### DATA EXCERPTS

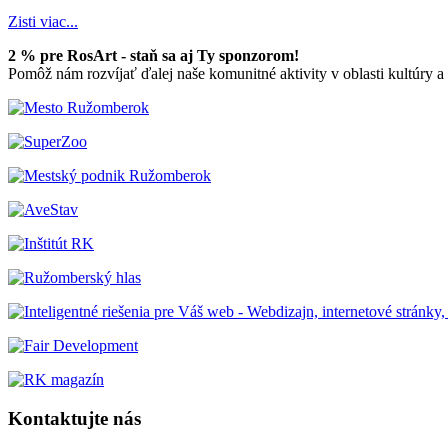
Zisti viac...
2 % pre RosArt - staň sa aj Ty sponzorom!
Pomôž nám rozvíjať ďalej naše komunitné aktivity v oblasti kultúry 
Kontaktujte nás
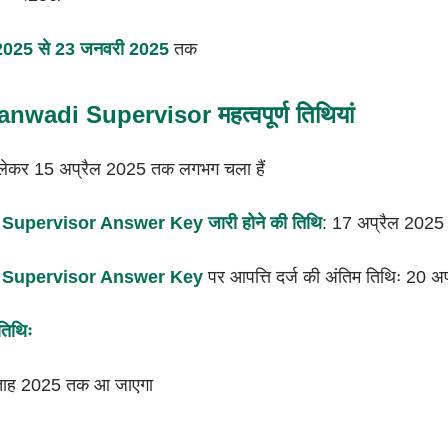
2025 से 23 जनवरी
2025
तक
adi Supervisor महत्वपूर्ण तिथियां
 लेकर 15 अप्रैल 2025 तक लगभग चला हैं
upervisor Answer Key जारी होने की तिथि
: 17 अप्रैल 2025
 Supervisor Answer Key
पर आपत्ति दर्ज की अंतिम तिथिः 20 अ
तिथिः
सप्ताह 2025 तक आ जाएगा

######

→ **ABOUT THIS EXERCISE**
Do not include images; quote all of the entries above exactly.

→ **RESPONSE**
Zisti viac...
2 % pre RosArt - staň sa aj Ty sponzorom!
Pomôž nám rozvíjať ďalej naše komunitné aktivity v oblasti kultúry 
Kontaktujte nás
2025 से 23 जनवरी
2025
तक
adi Supervisor महत्वपूर्ण तिथियां
 लेकर 15 अप्रैल 2025 तक लगभग चला हैं
upervisor Answer Key जारी होने की तिथि
: 17 अप्रैल 2025
 Supervisor Answer Key
पर आपत्ति दर्ज की अंतिम तिथिः 20 अ
तिथिः
सप्ताह 2025 तक आ जाएगा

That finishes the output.